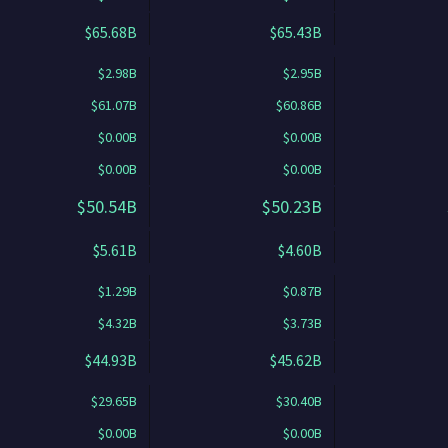
$65.68B
$65.43B
$2.98B
$2.95B
$61.07B
$60.86B
$0.00B
$0.00B
$0.00B
$0.00B
$50.54B
$50.23B
$5.61B
$4.60B
$1.29B
$0.87B
$4.32B
$3.73B
$44.93B
$45.62B
$29.65B
$30.40B
$0.00B
$0.00B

- _Exercise goal_
The records above are to be repeated exactly, apart from their pictures.

- _Result for this exercise_
$65.68B
$65.43B
$2.98B
$2.95B
$61.07B
$60.86B
$0.00B
$0.00B
$0.00B
$0.00B
$50.54B
$50.23B
$5.61B
$4.60B
$1.29B
$0.87B
$4.32B
$3.73B
$44.93B
$45.62B
$29.65B
$30.40B
$0.00B
$0.00B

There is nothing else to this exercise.